He quit the organization after two years.

 

“I’ll be damned if you’re going to take hard-working Americans’ money and drink it and waste it instead of helping those brave men and women who gave you the freedom to walk the face of this earth,” he said, CBS reported.

 

About 40 former WWP employees told CBS more of the same stories about the organization’s lavish spending.

 

“It was extremely extravagant,” one said. “Dinners and alcohol and just total excess. I mean, it’s what the military calls fraud, waste and abuse.”

 

And former WWP staffers said most of the excessive spending began when Nardizzi assumed the role of CEO in 2009.

 

“He rappelled down the side of a building” at the luxury retreat in Colorado Springs in 2014, one said, CBS reported. “He’s come in [to work] on a Segway.

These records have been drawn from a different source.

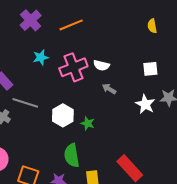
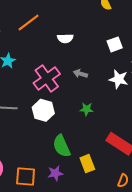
white semicircle: (101, 65) -> (65, 38), moved
pink cross: (73, 67) -> (47, 78), moved
green star: (88, 123) -> (87, 109), moved

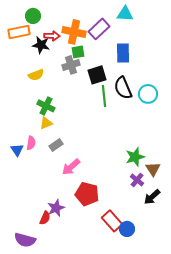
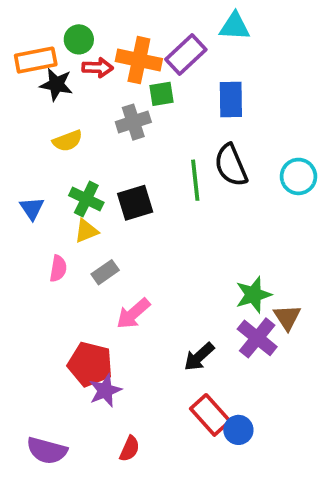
green circle: (33, 16) -> (79, 39), moved
black star: (41, 45) -> (56, 84), moved
green square: (78, 52) -> (161, 94), moved
black square: (97, 75) -> (135, 203), moved
cyan circle: (148, 94) -> (298, 176), moved
blue triangle: (17, 150) -> (32, 208), moved
purple cross: (137, 180) -> (257, 338), size x1.5
red pentagon: (87, 194) -> (90, 364), moved
black arrow: (152, 197) -> (199, 357), moved
red semicircle: (45, 218) -> (130, 449), moved

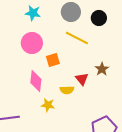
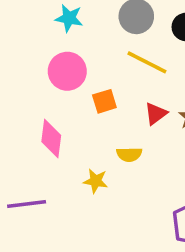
red triangle: (82, 79) -> (156, 114), moved, turned 32
pink diamond: (36, 81) -> (51, 138), moved

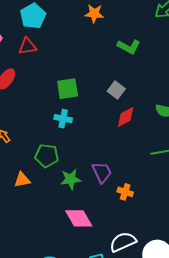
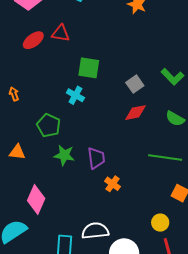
red triangle: (27, 46) -> (61, 33), moved
green L-shape: (129, 47) -> (172, 77), moved
orange triangle: (22, 180) -> (17, 152), moved
pink diamond: (79, 218) -> (36, 199), moved, turned 36

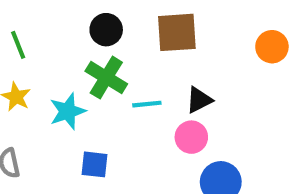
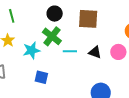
black triangle: (199, 100) -> (95, 52), turned 40
pink circle: (191, 137) -> (118, 52), moved

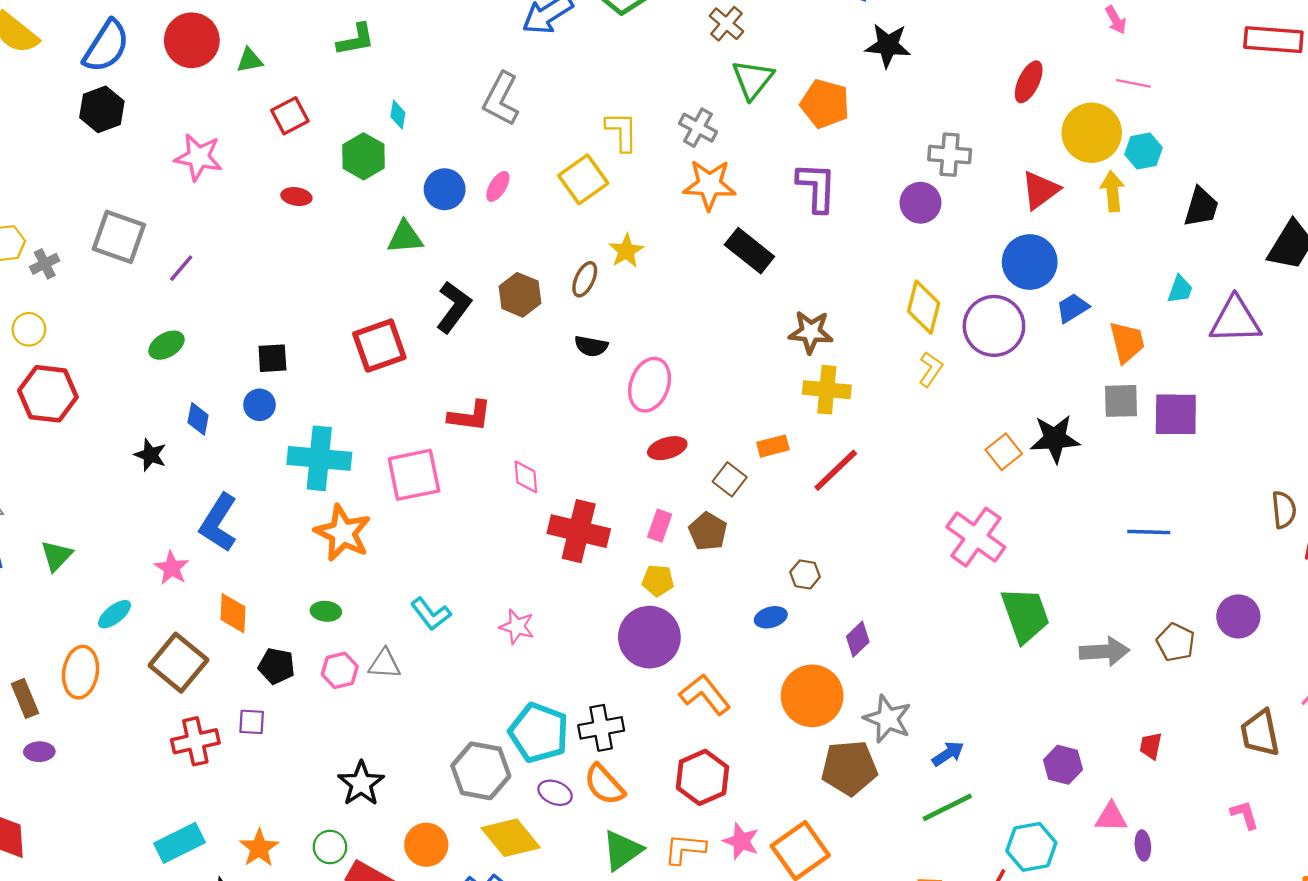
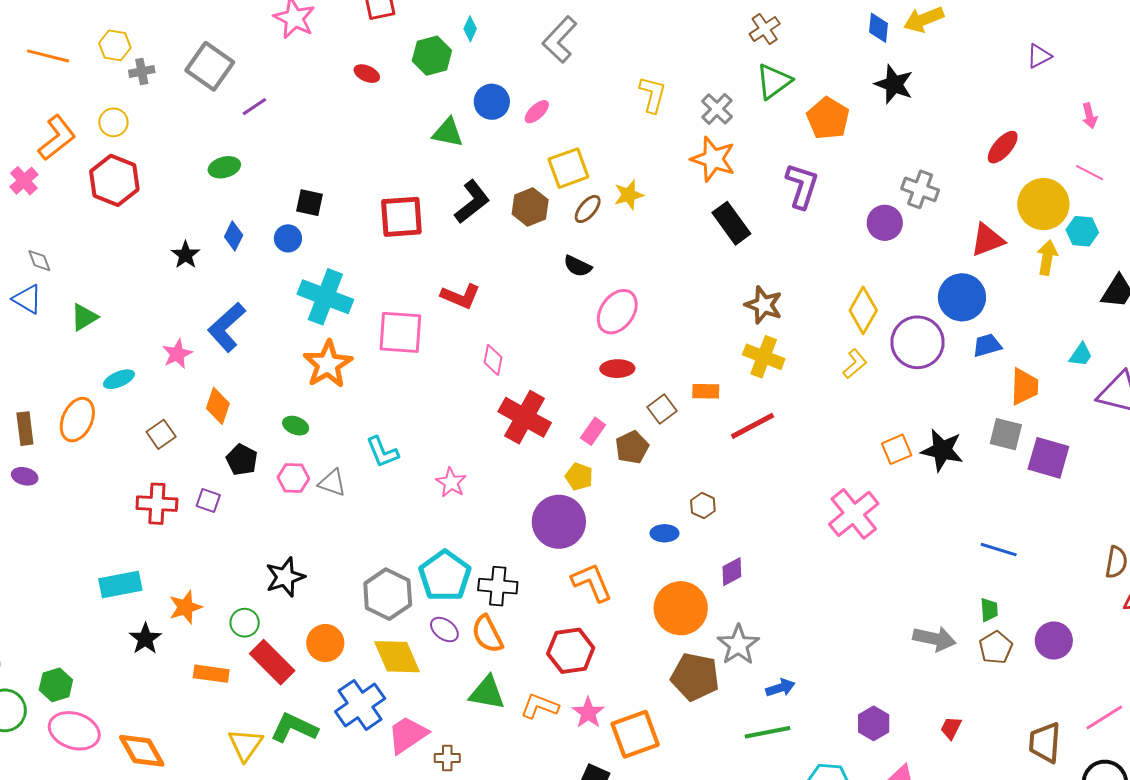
yellow square: (583, 179) -> (568, 168), moved
green trapezoid: (1025, 615) -> (989, 610), moved, size x0.5
brown square: (178, 663) -> (161, 434), size x0.6
green triangle: (622, 850) -> (487, 693), turned 30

He’s come in on a horse.”

 

Donors expressed outrage at the reports of WWP spending in recent years, and the organization, in response, conducted its own internal reviews, ultimately hiring an outside agency to conduct the accounting analysis. WWP announced in its press release it has created an Office of the CEO to help oversee the organization on a temporary basis, and filled that slot with Chairman Anthony Odierno, along with senior members of the executive team. Board members have also kicked off a search for a new permanent CEO.